When I was in graduate school, in the early 1990s, I learned two important things: that the human capacity for language was innate, and that the machinery that allowed human beings to learn language was "special", in the sense of being separate from the rest of the human mind.
Both ideas sounded great at the time. But (as far as I can tell know) only one of them turns out to be true.
I still think that I was right to believe in "innateness", the idea that the human mind, arrives, fresh from the factory, with a considerable amount of elaborate machinery. When a human embryo emerges from the womb, it has almost all the neurons it will ever have. All of the basic neural structures are already in place, and most or all of the basic neural pathways are established. There is, to be sure, lots of learning yet to come — an infant's brain is more rough draft than final product — but anybody who still imagines the infant human mind to be little more than an empty sponge isn't in touch with the realities of modern genetics and neuroscience. Almost half our genome is dedicated to the development of brain function, and those ten or fifteen thousand brain-related genes choreograph an enormous amount of biological sophistication.

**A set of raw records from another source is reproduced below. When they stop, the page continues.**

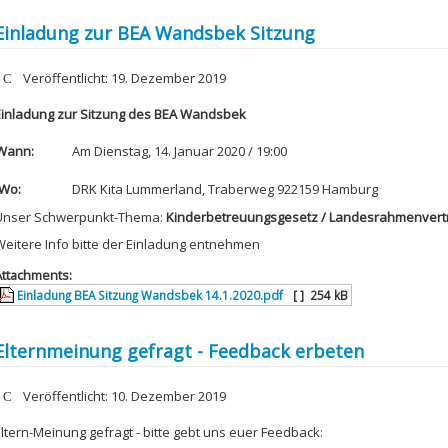
Einladung zur BEA Wandsbek Sitzung
etails
Veröffentlicht: 19. Dezember 2019
Einladung zur Sitzung des BEA Wandsbek
Wann:
Am Dienstag, 14. Januar 2020 / 19:00
Wo:
DRK Kita Lummerland, Traberweg 922159 Hamburg
Unser Schwerpunkt-Thema:
Kinderbetreuungsgesetz / Landesrahmenvertr
Weitere Info bitte der Einladung entnehmen
Attachments:
Einladung BEA Sitzung Wandsbek 14.1.2020.pdf
[ ]
254 kB
Elternmeinung gefragt - Feedback erbeten
etails
Veröffentlicht: 10. Dezember 2019
Eltern-Meinung gefragt - bitte gebt uns euer Feedback: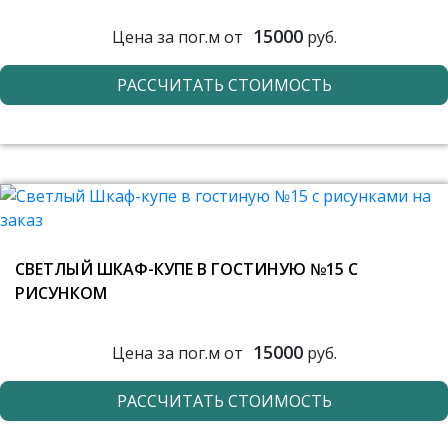
15000
Цена за пог.м от
руб.
РАССЧИТАТЬ СТОИМОСТЬ
СВЕТЛЫЙ ШКАФ-КУПЕ В ГОСТИНУЮ №15 С
РИСУНКОМ
15000
Цена за пог.м от
руб.
РАССЧИТАТЬ СТОИМОСТЬ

Chomsky (whose classes I sat in on while in graduate school) was absolutely right to be insisting, for all these years, that language has its origins in the built-in structure of the mind.
But now I believe that I was wrong to accept the idea that language was separate from the rest of the human mind. It's always been clear that we can talk about what we think about, but when I was in graduate school it was popular to talk about language as being acquired by a separate "module" or "instinct" from the rest of cognition, by what Chomsky called a "Language Acquisition Device" (or LAD). Its mission in life was to acquire language, and nothing else.
In keeping with idea of language as product of specialized in-born mechanism, we noted how quickly how human toddlers acquired language, and how determined they were to do so; all normal human children acquire language, not just a select few raised in privileged environments, and they manage to do so rapidly, learning most of what they need to know in the first few years of life. (The average adult, in contrast, often gives up around the time they have to face their fourth list of irregular verbs.) Combine that with the fact that some children with normal intelligence couldn't learn language and that others with normal language lacked normal cognitive function, and I was convinced. Humans acquired language because they had a built-in module that was uniquely dedicated to that function.
Or so I thought then. By the late 1990s, I started looking beyond the walls of my own field (developmental psycholinguistics) and out towards a whole host of other fields, including genetics, neuroscience, and evolutionary biology.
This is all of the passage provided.